Data Provenance in Machine Learning: Traceability, Graph Met

Q: Which tooling patterns are most relevant for ML provenance implementation today for data provenance?

Production teams commonly use MLflow , OpenLineage , Pachyderm , and DVC for experiment tracking and lineage. The papers reviewed here test different approaches: Karuna et al. build a GNN-based traceability classifier, Pina et al. integrate separate lifecycle tools using DNNProv and Chapman et al.’s preprocessing capture, and Souza et al. extend ProvLake with the PROV-ML vocabulary. This review assesses the three research approaches; it does not benchmark them against the production tooling ecosystem.

Q: Is the reported 91.3% GCN result generalizable beyond its study context for data provenance?

No. It is a paper-reported result in one evaluation context. This review does not treat it as a universal benchmark.

Introduction

Where did the training data come from? Who transformed it, and when, and into what? Three papers converge on these questions from incompatible starting points, and that divergence is itself a finding.

Karuna et al. wire financial transactions into a graph (entities as nodes, transfers as edges) and pit GNN-based traceability against logistic regression and random forest baselines [1]. Pina et al. build a stitching layer: separate tools capture provenance at separate lifecycle stages, and their prototype forces those fragments to talk [2]. Souza et al. go formal: PROV-ML extends W3C PROV with ML Schema vocabulary, pressure-tested through ProvLake on a 48-GPU oil-and-gas pipeline [3].

Three papers.
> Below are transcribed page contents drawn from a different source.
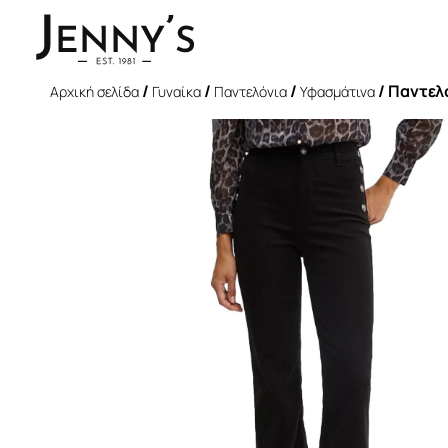
/
/
/
/ Παντελ
Αρχική σελίδα
Γυναίκα
Παντελόνια
Υφασμάτινα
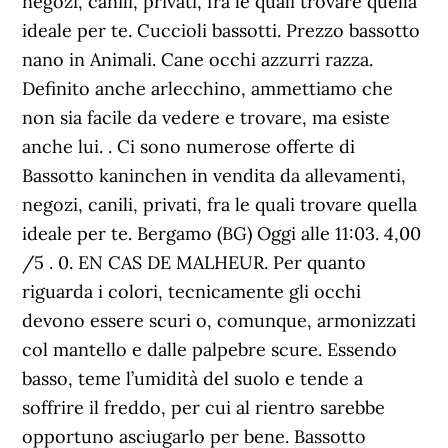
negozi, canili, privati, fra le quali trovare quella
ideale per te. Cuccioli bassotti. Prezzo bassotto
nano in Animali. Cane occhi azzurri razza.
Definito anche arlecchino, ammettiamo che
non sia facile da vedere e trovare, ma esiste
anche lui. . Ci sono numerose offerte di
Bassotto kaninchen in vendita da allevamenti,
negozi, canili, privati, fra le quali trovare quella
ideale per te. Bergamo (BG) Oggi alle 11:03. 4,00
/5 . 0. EN CAS DE MALHEUR. Per quanto
riguarda i colori, tecnicamente gli occhi
devono essere scuri o, comunque, armonizzati
col mantello e dalle palpebre scure. Essendo
basso, teme l’umidità del suolo e tende a
soffrire il freddo, per cui al rientro sarebbe
opportuno asciugarlo per bene. Bassotto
Not a field survey — not even close. This review is deliberately narrow, and that narrowness is the point. Claims anchored to reported results say so; inferences drawn beyond any single paper’s evidence are marked at the boundary. Several details resist independent corroboration. Rather than silently absorbing them, I flag them.
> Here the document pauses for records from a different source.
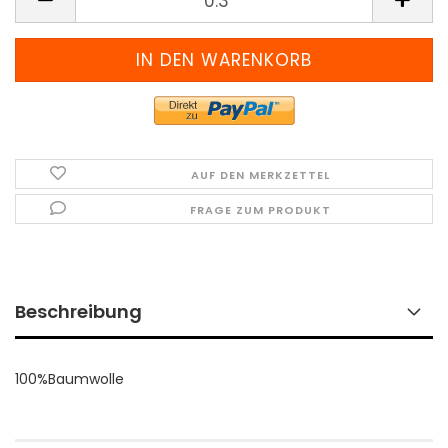
(Preis
pro
Meter)
AUF DEN MERKZETTEL
FRAGE ZUM PRODUKT
Beschreibung
100%Baumwolle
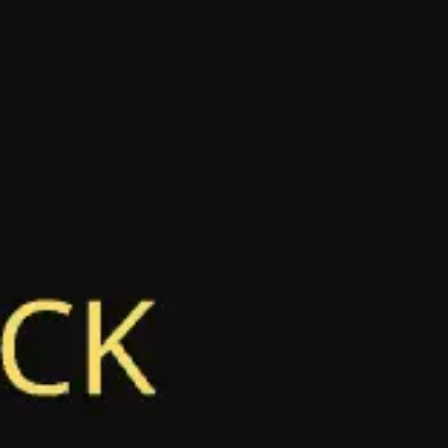
Agile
This article is designed for technical and governance learning. It does not provide legal, regulatory, or procurement advice. It is not legal advice. Readers should validate applicability against their own jurisdiction, risk model, and production constraints.

Definitions

Data provenance: A record of the origin, transformations, and ownership history of a dataset, used to establish trust, support auditing, and enable reproducibility in data-driven workflows.
ML lifecycle traceability: The ability to track and link data inputs, preprocessing steps, training configurations, and model outputs across the full machine learning development and deployment pipeline.
Provenance graph: A directed graph that represents entities, activities, and agents involved in data production and transformation, typically following the W3C PROV model.
Data lineage: The path a data element follows from its source through successive transformations to its current form, often used interchangeably with provenance but emphasising the transformation chain.
Reproducibility: The capacity to obtain consistent results when an experiment or pipeline is re-executed with the same data, code, and configuration, a core requirement for scientific and operational credibility.

Thematic Analysis

The three papers circle the same territory from different altitudes. What follows groups their overlapping concerns — with hard boundaries on how far the evidence actually stretches.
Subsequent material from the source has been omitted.